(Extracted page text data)
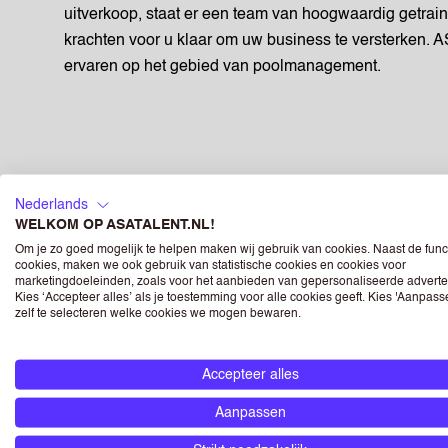
uitverkoop, staat er een team van hoogwaardig getrai
krachten voor u klaar om uw business te versterken. A
ervaren op het gebied van poolmanagement.
Nederlands
WELKOM OP ASATALENT.NL!
Om je zo goed mogelijk te helpen maken wij gebruik van cookies. Naast de func
FAQ
Hoe 
cookies, maken we ook gebruik van statistische cookies en cookies voor
marketingdoeleinden, zoals voor het aanbieden van gepersonaliseerde adverte
Kies ‘Accepteer alles’ als je toestemming voor alle cookies geeft. Kies 'Aanpas
zelf te selecteren welke cookies we mogen bewaren.
Wat 
Accepteer alles
Aanpassen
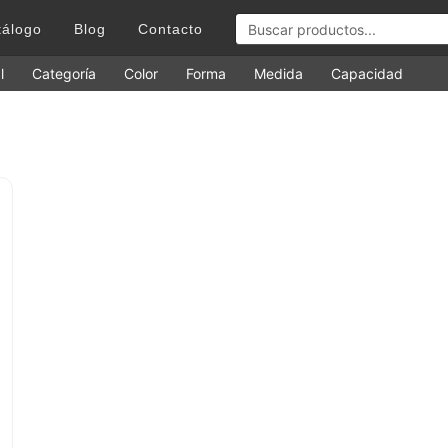
tálogo
Blog
Contacto
l
Categoría
Color
Forma
Medida
Capacidad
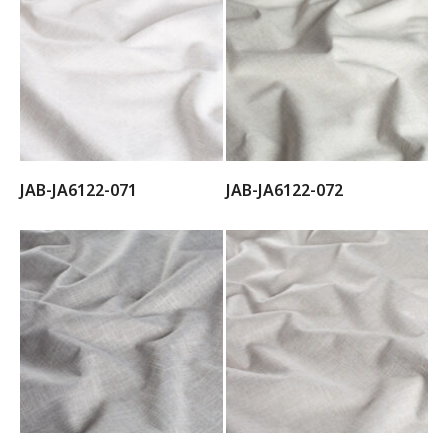
JAB-JA6122-071
JAB-JA6122-072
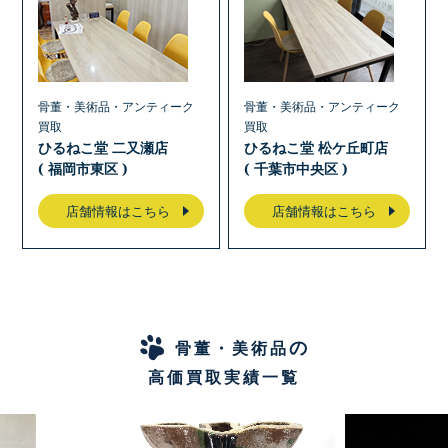
骨董・美術品・アンティーク
骨董・美術品・アンティーク
買取
買取
ひるねこ堂 二又瀬店
ひるねこ堂 松ケ丘町店
( 福岡市東区 )
( 千葉市中央区 )
店舗情報はこちら
店舗情報はこちら
の
骨董・美術品
高価買取実績一覧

• Problem to solve:
Once you find the line that contains "zelf te selecteren", reproduce it and every line after it through the end of the entries above, exactly as written, with no pictures.

• Exercise response:
zelf te selecteren welke cookies we mogen bewaren.
Wat 
Accepteer alles
Aanpassen
tálogo
Blog
Contacto
l
Categoría
Color
Forma
Medida
Capacidad
JAB-JA6122-071
JAB-JA6122-072
骨董・美術品・アンティーク
骨董・美術品・アンティーク
買取
買取
ひるねこ堂 二又瀬店
ひるねこ堂 松ケ丘町店
( 福岡市東区 )
( 千葉市中央区 )
店舗情報はこちら
店舗情報はこちら
の
骨董・美術品
高価買取実績一覧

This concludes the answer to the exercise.